Coca Cola, Green Isle Food and Marine Terminals strikers are to be among the contingents of workers at the Trade Union Federation (SIPTU & NEETU) protest outside Leinster House on Wednesday, September 16th at 1pm. The workers at Coca Cola HBC Ireland have been on strike for four weeks and have been sacked while out on strike. The Green Isle Food workers have been out for three weeks and the Marine Terminals workers have been on strike for ten weeks. In all these cases strike breakers have been brought in to do their work and court injunctions sought to minimise the effect of pickets.
The protest is over plans by the Government to bail out the banks through the NAMA legislation while doing nothing to defend PAYE workers wages and jobs, even though this sector is expected to bear the brunt of the socialised debt incurred by bankers and developers.
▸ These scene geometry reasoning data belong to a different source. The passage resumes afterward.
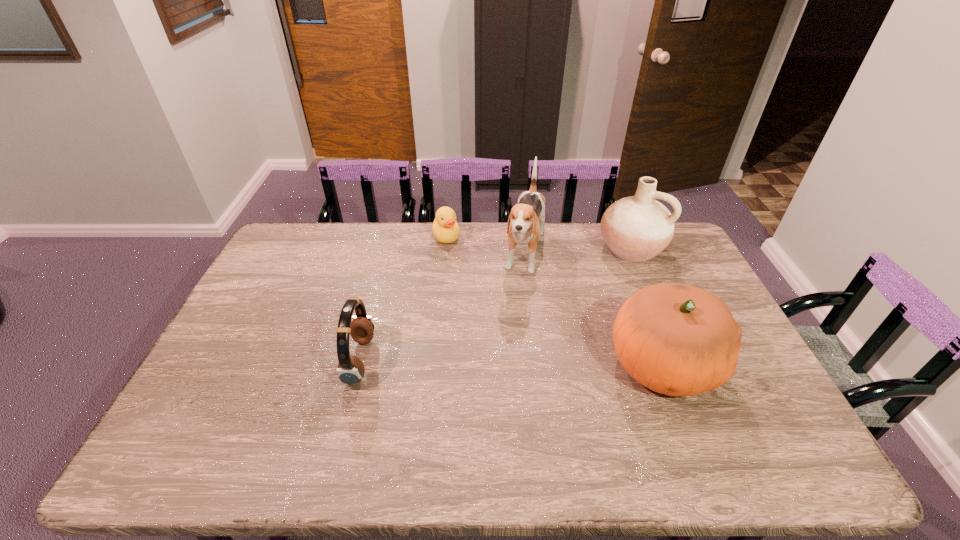 Identify the location of free space located 0.130m at the beak of the duck. The height and width of the screenshot is (540, 960). (453, 269).

Identify the location of vacant space located 0.220m to pour from the handle of the pottery. (587, 300).

You are a GUI agent. You are given a task and a screenshot of the screen. Output one action in this format:
    pyautogui.click(x=<x>, y=<y>)
    Task: Click on the free point located to pour from the handle of the pottery
    The image size is (960, 540).
    Given the screenshot: What is the action you would take?
    pyautogui.click(x=585, y=301)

“My members have been on strike at Coca Cola since August 27th, over the company plans to outsource 130 jobs to third party companies”, SIPTU Branch Organiser John Dunne said today. The workers wanted the issues heard in the Labour Relations Commission and we referred all matters in dispute to the LRC as far back as July 8th.
“The company sacked everyone on strike on September 8th. The Labour Court is hearing the case on Friday (September 17th) but we are not even sure if the company will turn up.”
“Members are attending the Dail protest to show how angry they feel regarding the softly softly approach adapted to financial institutions, who are largely to blame for the country’s current economic situation, and the way employers are allowed to ignore basic industrial relations procedures.”
Technical Engineering and Electrical Union General Secretary Designate Eamon Devoy, said the dispute with Green Isle Foods, Naas, was because the company was using workers as scapegoats for management’s failure to secure its IT system. “Our members have been unfairly dismissed and strike breakers introduced.
“So, on the one hand we have big business being bailed out through NAMA and on the other, employers are using the crisis created by financial institutions to attack PAYE workers. It is a ‘lose-lose’ scenario for workers.
Like everyone else our members’ living standards are under attack as their capacity to repay mortgages and pay daily bills is reduced, while employers do what they like. We are demanding an end to double standards.”